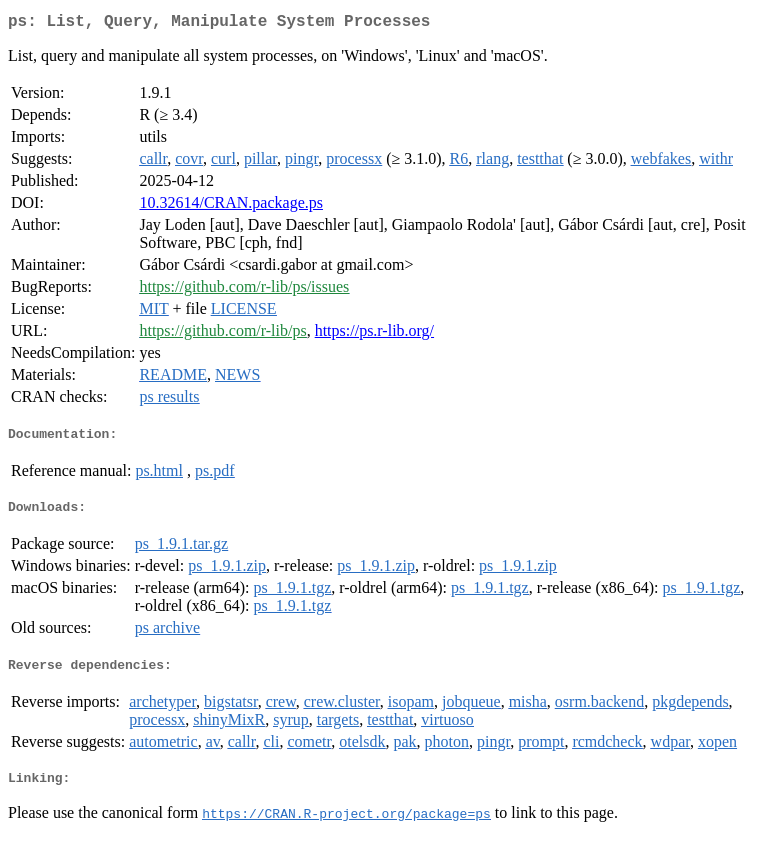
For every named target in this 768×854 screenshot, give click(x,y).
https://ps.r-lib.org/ (374, 334)
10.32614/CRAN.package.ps (231, 206)
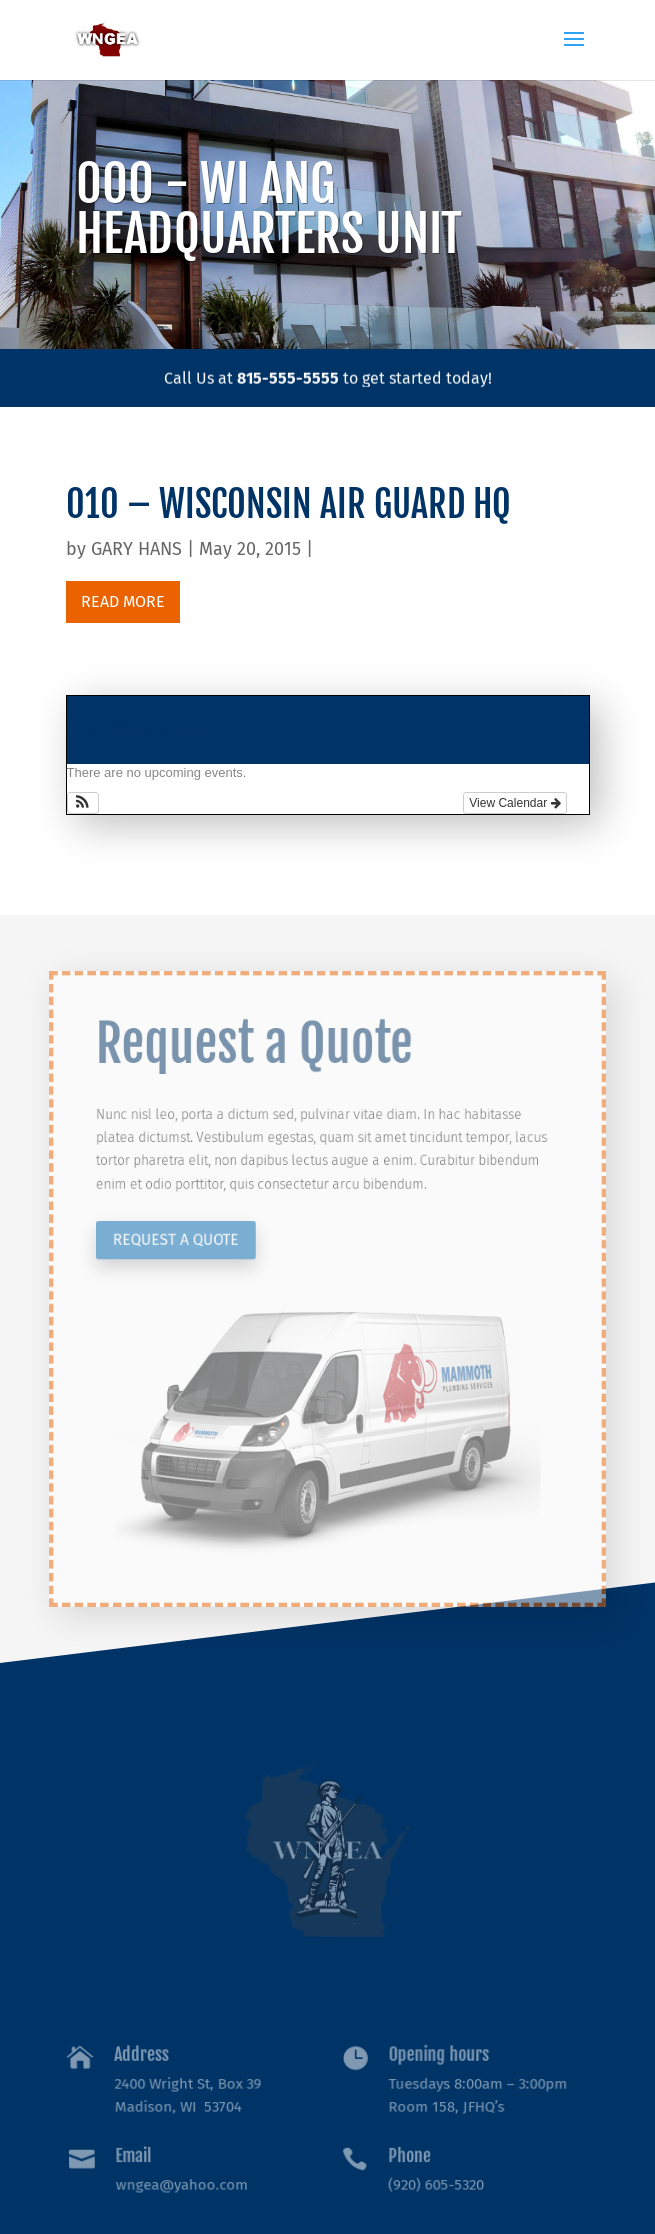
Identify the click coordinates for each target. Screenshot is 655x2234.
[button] (83, 803)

════════════════════

## [To do]
Provide the number of lines in the entries that include "click", and no other text.

## [Solution below]
2